What you need to do: When you copy the data that follows, reproduce every word exactly and leave out the images.

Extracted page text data
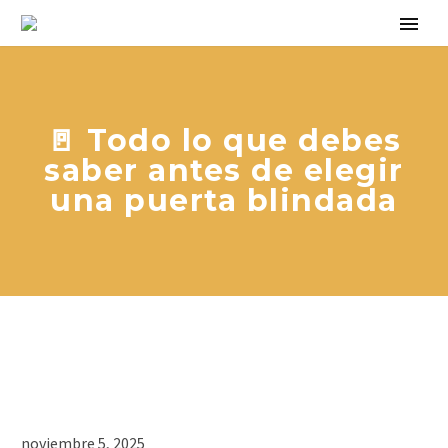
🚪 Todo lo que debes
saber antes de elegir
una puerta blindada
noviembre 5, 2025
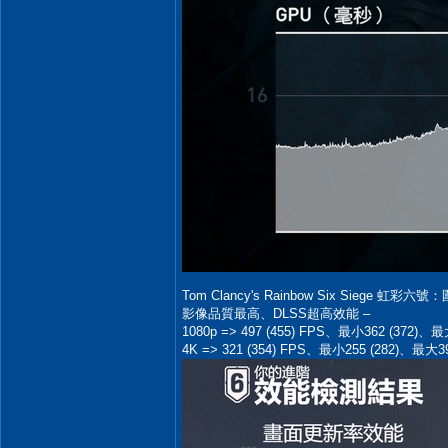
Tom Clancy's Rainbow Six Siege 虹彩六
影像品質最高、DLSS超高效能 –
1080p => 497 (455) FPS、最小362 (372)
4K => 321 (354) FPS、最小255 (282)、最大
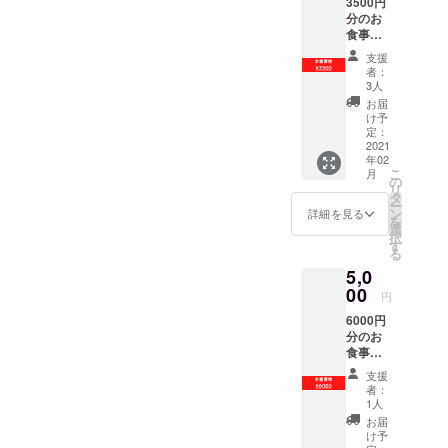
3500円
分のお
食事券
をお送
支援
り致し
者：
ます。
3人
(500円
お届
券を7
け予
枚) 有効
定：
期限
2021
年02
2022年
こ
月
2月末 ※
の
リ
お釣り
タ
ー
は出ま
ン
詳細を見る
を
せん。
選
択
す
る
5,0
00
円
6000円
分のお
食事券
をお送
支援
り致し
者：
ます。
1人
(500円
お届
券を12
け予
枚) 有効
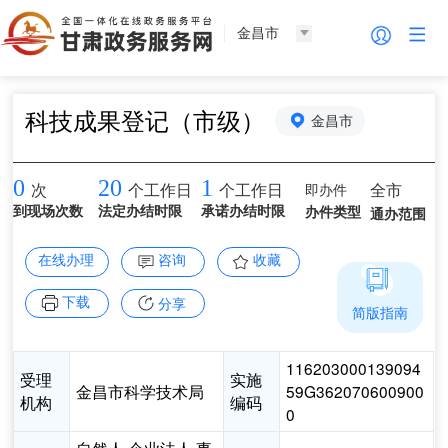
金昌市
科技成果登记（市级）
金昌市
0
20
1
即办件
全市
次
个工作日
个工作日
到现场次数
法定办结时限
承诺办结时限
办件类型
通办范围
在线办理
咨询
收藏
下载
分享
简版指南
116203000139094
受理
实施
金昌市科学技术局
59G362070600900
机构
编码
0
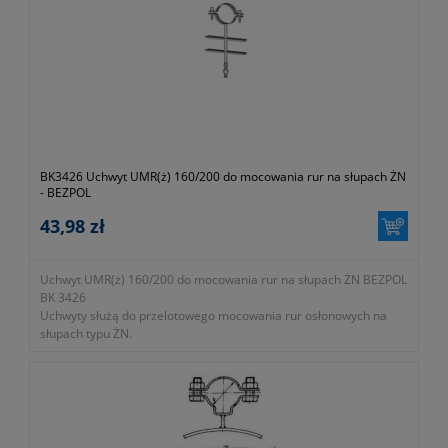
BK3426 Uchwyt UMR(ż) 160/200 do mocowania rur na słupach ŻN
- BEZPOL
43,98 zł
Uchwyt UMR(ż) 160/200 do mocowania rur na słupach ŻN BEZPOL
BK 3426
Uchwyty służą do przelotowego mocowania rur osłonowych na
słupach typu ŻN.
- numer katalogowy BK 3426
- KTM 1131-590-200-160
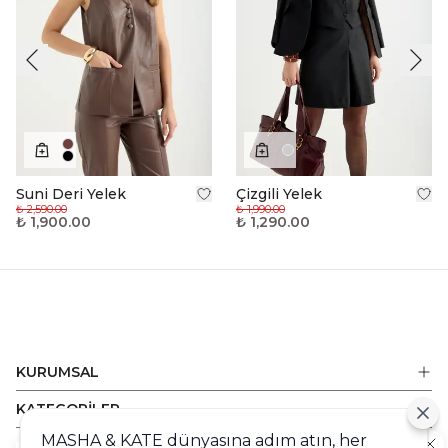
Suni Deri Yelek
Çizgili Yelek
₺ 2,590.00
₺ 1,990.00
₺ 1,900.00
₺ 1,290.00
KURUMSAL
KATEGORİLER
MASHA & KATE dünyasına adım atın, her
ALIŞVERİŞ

Task solution:
🚪 Todo lo que debes
saber antes de elegir
una puerta blindada
noviembre 5, 2025
Tom Clancy's Rainbow Six Siege 虹彩六
影像品質最高、DLSS超高效能 –
1080p => 497 (455) FPS、最小362 (372)
4K => 321 (354) FPS、最小255 (282)、最大
3500円
分のお
食事券
をお送
支援
り致し
者：
ます。
3人
(500円
お届
券を7
け予
枚) 有効
定：
期限
2021
年02
2022年
こ
月
2月末 ※
の
リ
お釣り
タ
ー
は出ま
ン
詳細を見る
を
せん。
選
択
す
る
5,0
00
円
6000円
分のお
食事券
をお送
支援
り致し
者：
ます。
1人
(500円
お届
券を12
け予
枚) 有効
金昌市
科技成果登记（市级）
金昌市
0
20
1
即办件
全市
次
个工作日
个工作日
到现场次数
法定办结时限
承诺办结时限
办件类型
通办范围
在线办理
咨询
收藏
下载
分享
简版指南
116203000139094
受理
实施
金昌市科学技术局
59G362070600900
机构
编码
0
BK3426 Uchwyt UMR(ż) 160/200 do mocowania rur na słupach ŻN
- BEZPOL
43,98 zł
Uchwyt UMR(ż) 160/200 do mocowania rur na słupach ŻN BEZPOL
BK 3426
Uchwyty służą do przelotowego mocowania rur osłonowych na
słupach typu ŻN.
- numer katalogowy BK 3426
- KTM 1131-590-200-160
Suni Deri Yelek
Çizgili Yelek
₺ 2,590.00
₺ 1,990.00
₺ 1,900.00
₺ 1,290.00
KURUMSAL
KATEGORİLER
MASHA & KATE dünyasına adım atın, her
ALIŞVERİŞ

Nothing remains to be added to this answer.